• **Supplied data**
[Start of Attachment]

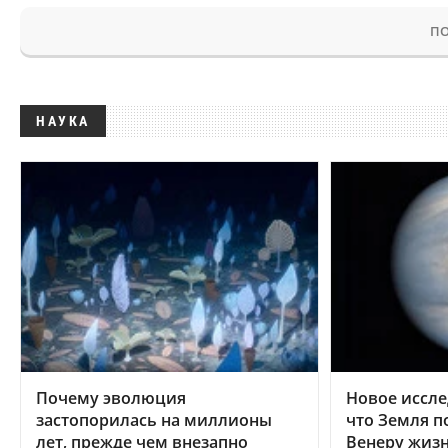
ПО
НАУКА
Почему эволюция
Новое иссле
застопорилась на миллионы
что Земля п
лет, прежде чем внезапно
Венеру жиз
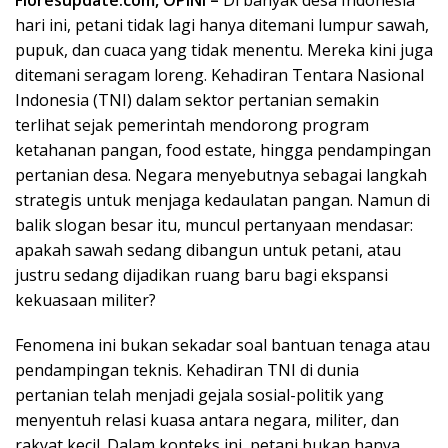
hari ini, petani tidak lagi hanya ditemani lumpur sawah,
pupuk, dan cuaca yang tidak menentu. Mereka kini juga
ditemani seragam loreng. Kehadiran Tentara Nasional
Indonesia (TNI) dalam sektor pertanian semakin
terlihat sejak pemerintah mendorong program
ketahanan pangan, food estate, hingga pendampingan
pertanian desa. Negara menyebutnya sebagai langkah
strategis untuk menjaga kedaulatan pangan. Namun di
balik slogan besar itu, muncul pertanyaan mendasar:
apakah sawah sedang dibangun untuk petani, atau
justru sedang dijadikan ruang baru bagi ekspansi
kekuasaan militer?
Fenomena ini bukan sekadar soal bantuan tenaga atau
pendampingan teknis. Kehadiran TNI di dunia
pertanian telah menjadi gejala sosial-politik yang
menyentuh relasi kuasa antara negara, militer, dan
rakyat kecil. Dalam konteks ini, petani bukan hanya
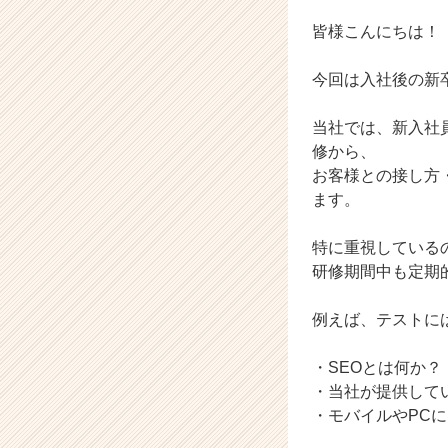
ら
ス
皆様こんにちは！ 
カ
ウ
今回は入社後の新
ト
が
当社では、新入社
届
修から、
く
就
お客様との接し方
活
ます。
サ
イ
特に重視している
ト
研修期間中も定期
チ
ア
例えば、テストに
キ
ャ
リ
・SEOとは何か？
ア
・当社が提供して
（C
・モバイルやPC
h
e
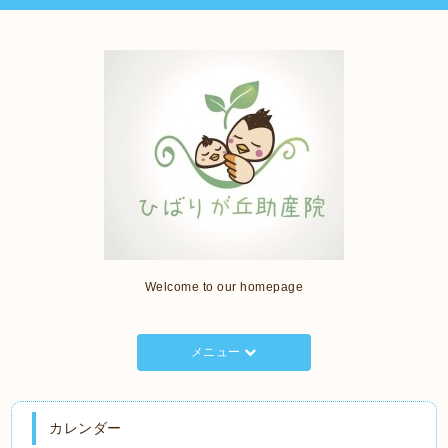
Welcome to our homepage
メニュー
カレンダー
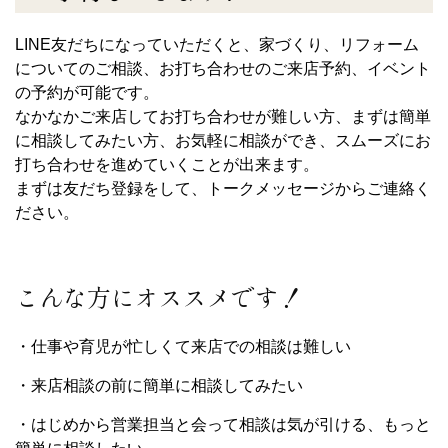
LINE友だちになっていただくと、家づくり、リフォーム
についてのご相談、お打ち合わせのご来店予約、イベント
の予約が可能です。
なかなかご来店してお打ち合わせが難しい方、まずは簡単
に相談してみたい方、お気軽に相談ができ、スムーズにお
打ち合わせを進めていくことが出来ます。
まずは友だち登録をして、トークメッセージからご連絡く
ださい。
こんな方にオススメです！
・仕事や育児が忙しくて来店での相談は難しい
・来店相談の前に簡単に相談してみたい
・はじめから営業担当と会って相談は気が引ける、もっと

[End of Attachment]

• **Exercise details**
Hand back the data exactly as it appears, with all pictures cut.

• **Result of the task**
ПО
НАУКА
Почему эволюция
Новое иссле
застопорилась на миллионы
что Земля п
лет, прежде чем внезапно
Венеру жиз
hari ini, petani tidak lagi hanya ditemani lumpur sawah,
pupuk, dan cuaca yang tidak menentu. Mereka kini juga
ditemani seragam loreng. Kehadiran Tentara Nasional
Indonesia (TNI) dalam sektor pertanian semakin
terlihat sejak pemerintah mendorong program
ketahanan pangan, food estate, hingga pendampingan
pertanian desa. Negara menyebutnya sebagai langkah
strategis untuk menjaga kedaulatan pangan. Namun di
balik slogan besar itu, muncul pertanyaan mendasar:
apakah sawah sedang dibangun untuk petani, atau
justru sedang dijadikan ruang baru bagi ekspansi
kekuasaan militer?
Fenomena ini bukan sekadar soal bantuan tenaga atau
pendampingan teknis. Kehadiran TNI di dunia
pertanian telah menjadi gejala sosial-politik yang
menyentuh relasi kuasa antara negara, militer, dan
rakyat kecil. Dalam konteks ini, petani bukan hanya
ら
ス
皆様こんにちは！ 
カ
ウ
今回は入社後の新
ト
が
当社では、新入社
届
修から、
く
就
お客様との接し方
活
ます。
サ
イ
特に重視している
ト
研修期間中も定期
チ
ア
例えば、テストに
キ
ャ
リ
・SEOとは何か？
ア
・当社が提供して
（C
・モバイルやPC
h
e
Welcome to our homepage
メニュー
カレンダー
LINE友だちになっていただくと、家づくり、リフォーム
についてのご相談、お打ち合わせのご来店予約、イベント
の予約が可能です。
なかなかご来店してお打ち合わせが難しい方、まずは簡単
に相談してみたい方、お気軽に相談ができ、スムーズにお
打ち合わせを進めていくことが出来ます。
まずは友だち登録をして、トークメッセージからご連絡く
ださい。
こんな方にオススメです！
・仕事や育児が忙しくて来店での相談は難しい
・来店相談の前に簡単に相談してみたい
・はじめから営業担当と会って相談は気が引ける、もっと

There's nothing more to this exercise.